## Information
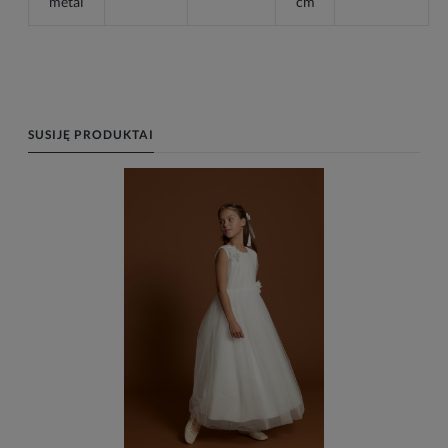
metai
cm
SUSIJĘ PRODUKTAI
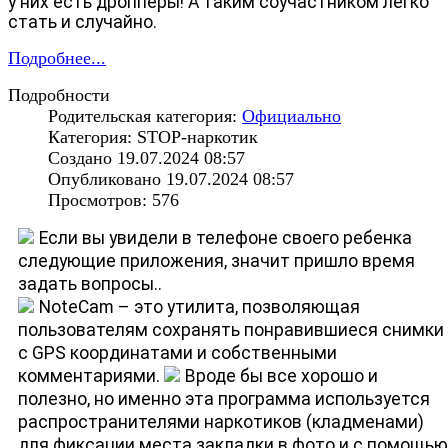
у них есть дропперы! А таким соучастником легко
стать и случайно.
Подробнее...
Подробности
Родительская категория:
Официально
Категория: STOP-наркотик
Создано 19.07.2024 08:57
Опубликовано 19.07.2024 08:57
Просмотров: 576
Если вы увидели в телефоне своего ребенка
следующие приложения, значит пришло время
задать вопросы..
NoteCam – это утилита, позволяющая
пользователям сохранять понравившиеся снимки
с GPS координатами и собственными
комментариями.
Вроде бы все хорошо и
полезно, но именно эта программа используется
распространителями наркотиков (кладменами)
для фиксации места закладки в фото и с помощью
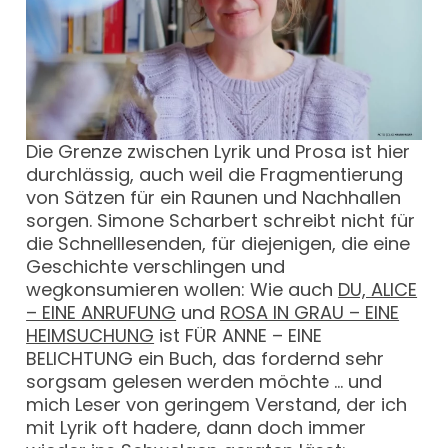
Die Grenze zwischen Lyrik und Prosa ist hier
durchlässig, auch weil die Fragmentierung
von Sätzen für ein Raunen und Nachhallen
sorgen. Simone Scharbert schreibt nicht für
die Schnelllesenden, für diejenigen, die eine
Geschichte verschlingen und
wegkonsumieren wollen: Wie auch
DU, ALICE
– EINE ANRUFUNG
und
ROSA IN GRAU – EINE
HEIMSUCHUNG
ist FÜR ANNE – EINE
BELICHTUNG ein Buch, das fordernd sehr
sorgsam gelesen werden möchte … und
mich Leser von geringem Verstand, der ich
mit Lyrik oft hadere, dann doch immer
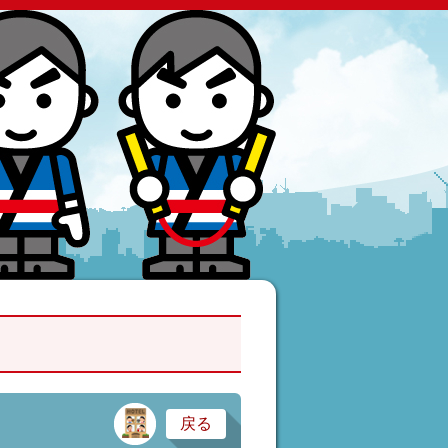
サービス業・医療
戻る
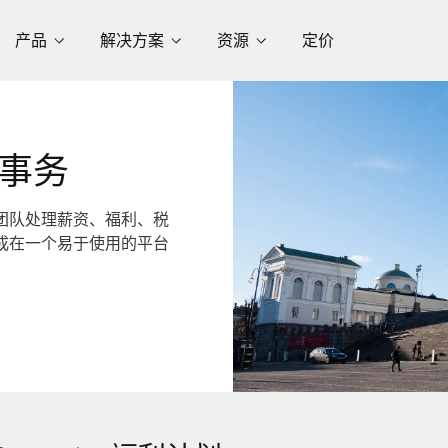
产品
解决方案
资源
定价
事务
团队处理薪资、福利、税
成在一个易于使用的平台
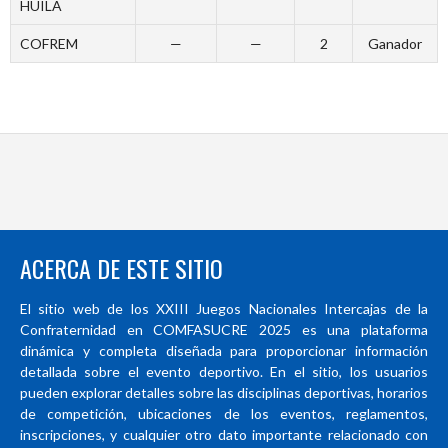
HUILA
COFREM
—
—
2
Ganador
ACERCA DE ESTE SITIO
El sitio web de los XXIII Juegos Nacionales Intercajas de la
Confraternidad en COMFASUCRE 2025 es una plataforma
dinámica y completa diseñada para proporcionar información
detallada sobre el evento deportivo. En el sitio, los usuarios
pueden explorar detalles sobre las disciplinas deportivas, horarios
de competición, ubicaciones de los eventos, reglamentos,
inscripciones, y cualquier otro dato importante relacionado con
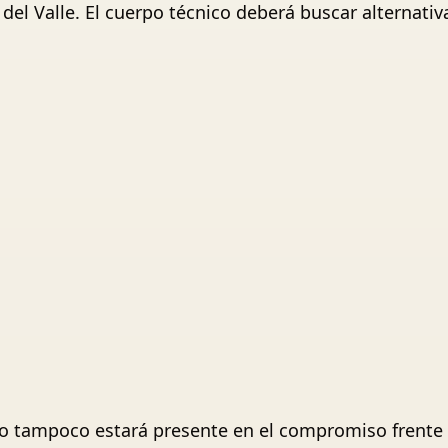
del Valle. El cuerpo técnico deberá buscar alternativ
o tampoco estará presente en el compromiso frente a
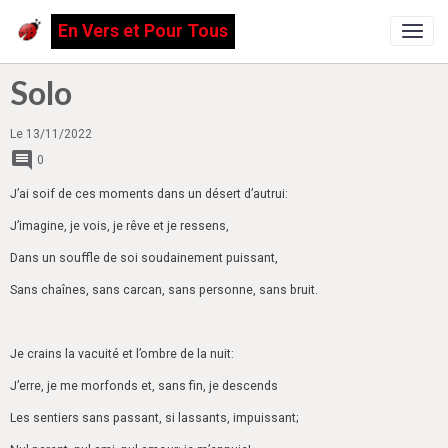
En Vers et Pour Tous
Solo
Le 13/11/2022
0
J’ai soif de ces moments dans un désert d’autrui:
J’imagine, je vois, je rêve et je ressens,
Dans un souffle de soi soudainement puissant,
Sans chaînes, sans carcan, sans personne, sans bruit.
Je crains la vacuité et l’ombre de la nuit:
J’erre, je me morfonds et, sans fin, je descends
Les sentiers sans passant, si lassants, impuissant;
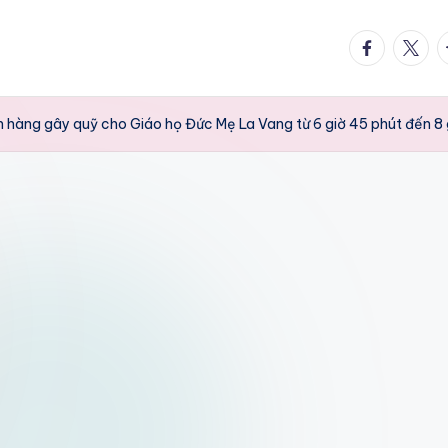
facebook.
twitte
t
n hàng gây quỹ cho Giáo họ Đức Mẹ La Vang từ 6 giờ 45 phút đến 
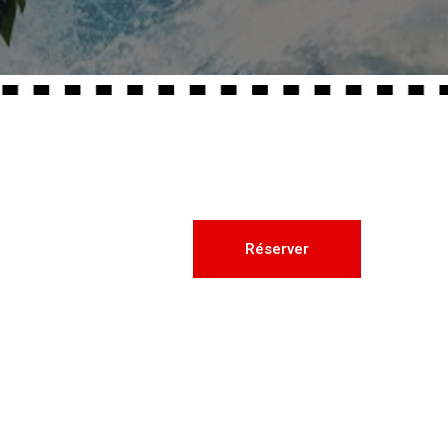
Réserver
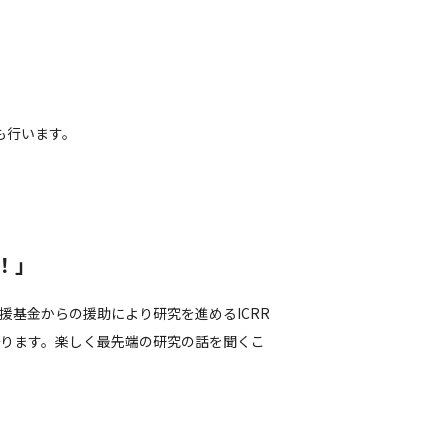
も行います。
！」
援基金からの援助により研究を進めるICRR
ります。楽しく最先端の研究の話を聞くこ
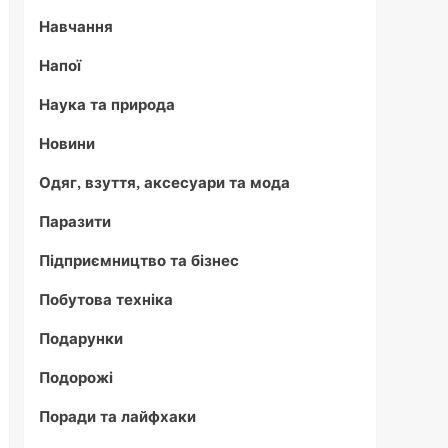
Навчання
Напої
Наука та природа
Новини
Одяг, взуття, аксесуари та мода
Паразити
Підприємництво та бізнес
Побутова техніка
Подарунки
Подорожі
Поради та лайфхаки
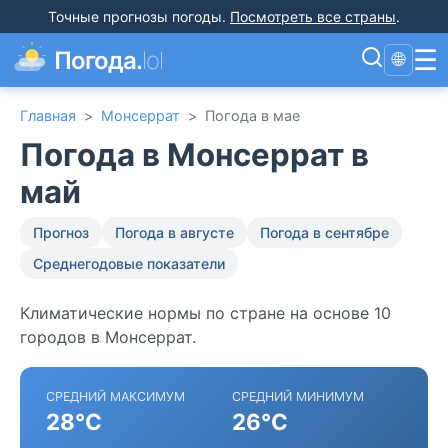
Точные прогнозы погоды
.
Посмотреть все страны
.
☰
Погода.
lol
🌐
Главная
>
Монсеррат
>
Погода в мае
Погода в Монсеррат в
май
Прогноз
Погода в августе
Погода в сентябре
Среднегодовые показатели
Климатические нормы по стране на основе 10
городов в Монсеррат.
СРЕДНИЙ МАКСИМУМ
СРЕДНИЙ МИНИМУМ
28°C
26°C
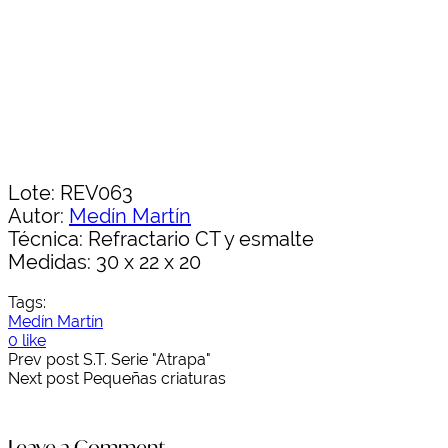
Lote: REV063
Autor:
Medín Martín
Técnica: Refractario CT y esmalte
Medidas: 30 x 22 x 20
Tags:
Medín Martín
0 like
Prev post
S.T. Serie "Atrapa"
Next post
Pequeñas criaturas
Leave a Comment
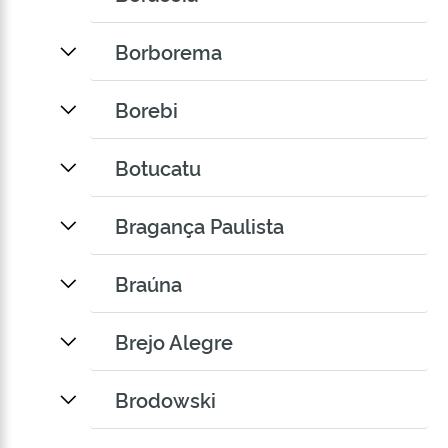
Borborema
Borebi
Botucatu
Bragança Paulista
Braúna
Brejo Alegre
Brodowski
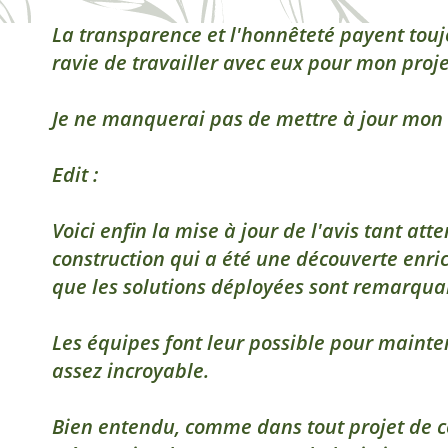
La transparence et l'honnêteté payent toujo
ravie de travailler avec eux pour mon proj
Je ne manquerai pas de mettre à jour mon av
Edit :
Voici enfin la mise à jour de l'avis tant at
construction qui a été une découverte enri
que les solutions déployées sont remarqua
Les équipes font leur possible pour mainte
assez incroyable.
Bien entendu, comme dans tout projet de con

## Required action
The lines to be transcribed are those from the first line of the data above through the line holding "durchlässig, auch weil die Fragmentierung", inclusive; copy them exactly and only, leaving out the pictures.

## Written answer
metai
cm
SUSIJĘ PRODUKTAI
у них есть дропперы! А таким соучастником легко
стать и случайно.
Подробнее...
Подробности
Родительская категория:
Официально
Категория: STOP-наркотик
Создано 19.07.2024 08:57
Опубликовано 19.07.2024 08:57
Просмотров: 576
Если вы увидели в телефоне своего ребенка
следующие приложения, значит пришло время
задать вопросы..
NoteCam – это утилита, позволяющая
пользователям сохранять понравившиеся снимки
с GPS координатами и собственными
комментариями.
Вроде бы все хорошо и
полезно, но именно эта программа используется
распространителями наркотиков (кладменами)
для фиксации места закладки в фото и с помощью
Die Grenze zwischen Lyrik und Prosa ist hier
durchlässig, auch weil die Fragmentierung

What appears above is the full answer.